→ **Exercise brief**
Scan the material below and copy every line holding the word "Krankenkassen".

→ **Supplied material**
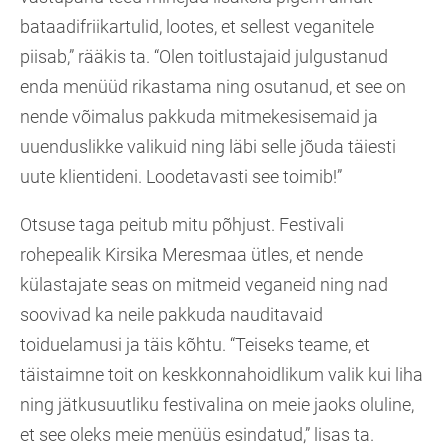
bataadifriikartulid, lootes, et sellest veganitele
piisab,” rääkis ta. “Olen toitlustajaid julgustanud
enda menüüd rikastama ning osutanud, et see on
nende võimalus pakkuda mitmekesisemaid ja
uuenduslikke valikuid ning läbi selle jõuda täiesti
uute klientideni. Loodetavasti see toimib!”
Otsuse taga peitub mitu põhjust. Festivali
rohepealik Kirsika Meresmaa ütles, et nende
külastajate seas on mitmeid veganeid ning nad
soovivad ka neile pakkuda nauditavaid
toiduelamusi ja täis kõhtu. “Teiseks teame, et
täistaimne toit on keskkonnahoidlikum valik kui liha
ning jätkusuutliku festivalina on meie jaoks oluline,
et see oleks meie menüüs esindatud,” lisas ta.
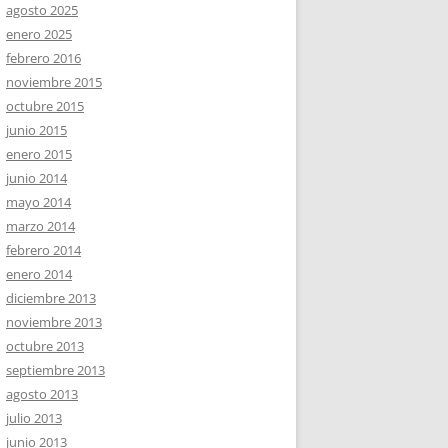
agosto 2025
enero 2025
febrero 2016
noviembre 2015
octubre 2015
junio 2015
enero 2015
junio 2014
mayo 2014
marzo 2014
febrero 2014
enero 2014
diciembre 2013
noviembre 2013
octubre 2013
septiembre 2013
agosto 2013
julio 2013
junio 2013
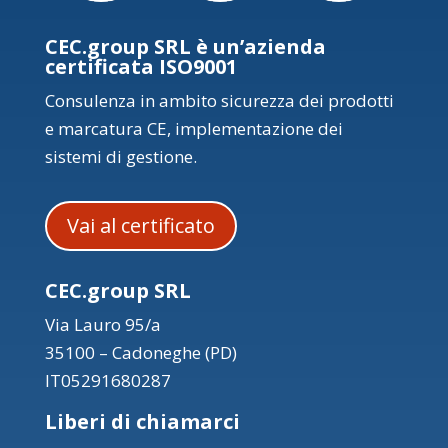
CEC.group SRL è un’azienda
certificata ISO9001
Consulenza in ambito sicurezza dei prodotti
e marcatura CE, implementazione dei
sistemi di gestione.
Vai al certificato
CEC.group SRL
Via Lauro 95/a
35100 – Cadoneghe (PD)
IT05291680287
Liberi di chiamarci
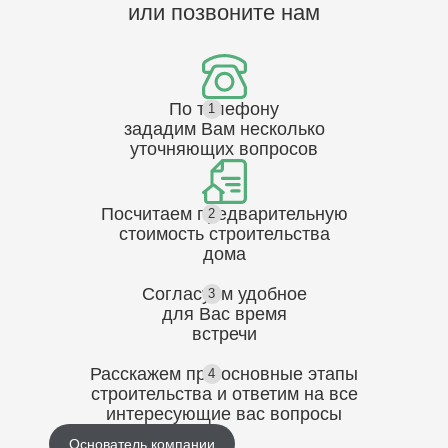
или позвоните нам
По телефону
1
зададим Вам несколько
уточняющих
вопросов
Посчитаем предварительную
2
стоимость
строительства
дома
Согласуем
удобное
3
для Вас
время
встречи
Расскажем про основные этапы
4
строительства
и ответим на все
интересующие вас вопросы
Основатель компании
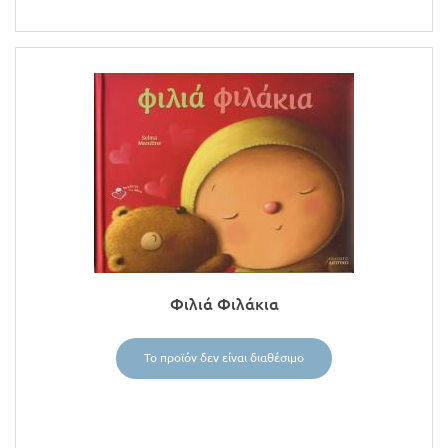
Φιλιά Φιλάκια
Το προϊόν δεν είναι διαθέσιμο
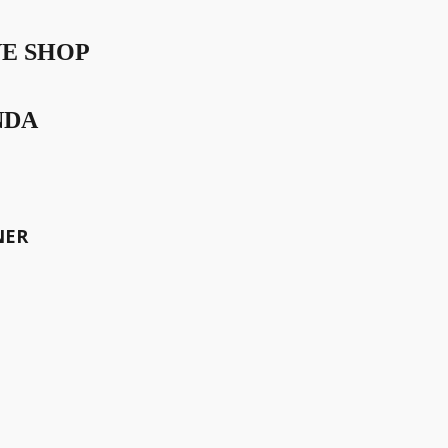
VE SHOP
nces
NDA
NER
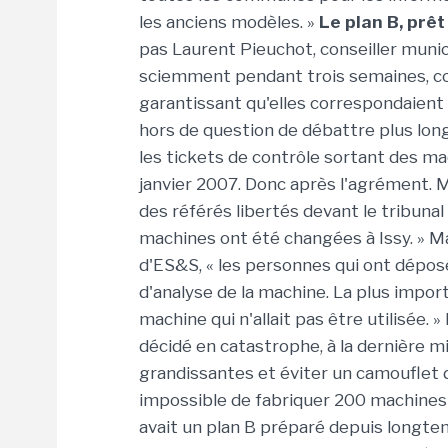
les anciens modèles. »
Le plan B, prê
pas Laurent Pieuchot, conseiller munic
sciemment pendant trois semaines, colè
garantissant qu'elles correspondaient 
hors de question de débattre plus lon
les tickets de contrôle sortant des mac
janvier 2007. Donc après l'agrément. 
des référés libertés devant le tribunal
machines ont été changées à Issy. » M
d'ES&S, « les personnes qui ont dépo
d'analyse de la machine. La plus import
machine qui n'allait pas être utilisée
décidé en catastrophe, à la dernière m
grandissantes et éviter un camouflet de
impossible de fabriquer 200 machines
avait un plan B préparé depuis longte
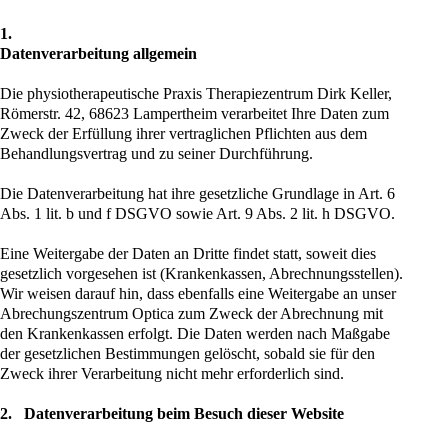
1.
Datenverarbeitung allgemein
Die physiotherapeutische Praxis Therapiezentrum Dirk Keller,
Römerstr. 42, 68623 Lampertheim verarbeitet Ihre Daten zum
Zweck der Erfüllung ihrer vertraglichen Pflichten aus dem
Behandlungsvertrag und zu seiner Durchführung.
Die Datenverarbeitung hat ihre gesetzliche Grundlage in Art. 6
Abs. 1 lit. b und f DSGVO sowie Art. 9 Abs. 2 lit. h DSGVO.
Eine Weitergabe der Daten an Dritte findet statt, soweit dies
gesetzlich vorgesehen ist (Krankenkassen, Abrechnungsstellen).
Wir weisen darauf hin, dass ebenfalls eine Weitergabe an unser
Abrechungszentrum Optica zum Zweck der Abrechnung mit
den Krankenkassen erfolgt. Die Daten werden nach Maßgabe
der gesetzlichen Bestimmungen gelöscht, sobald sie für den
Zweck ihrer Verarbeitung nicht mehr erforderlich sind.
2.
Datenverarbeitung beim Besuch dieser Website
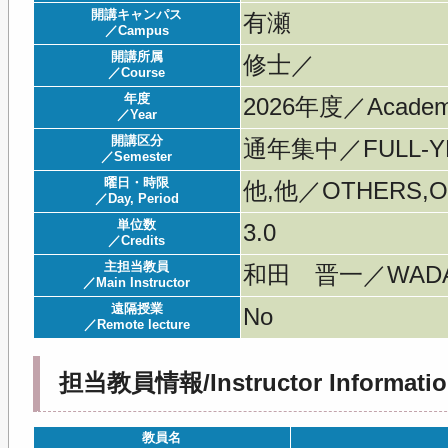
開講キャンパス
有瀬
／Campus
開講所属
修士／
／Course
年度
2026年度／Acade
／Year
開講区分
通年集中／FULL-YE
／Semester
曜日・時限
他,他／OTHERS,O
／Day, Period
単位数
3.0
／Credits
主担当教員
和田 晋一／WADA 
／Main Instructor
遠隔授業
No
／Remote lecture
担当教員情報/Instructor Informatio
教員名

→ **Answer space**
gesetzlich vorgesehen ist (Krankenkassen, Abrechnungsstellen).
den Krankenkassen erfolgt. Die Daten werden nach Maßgabe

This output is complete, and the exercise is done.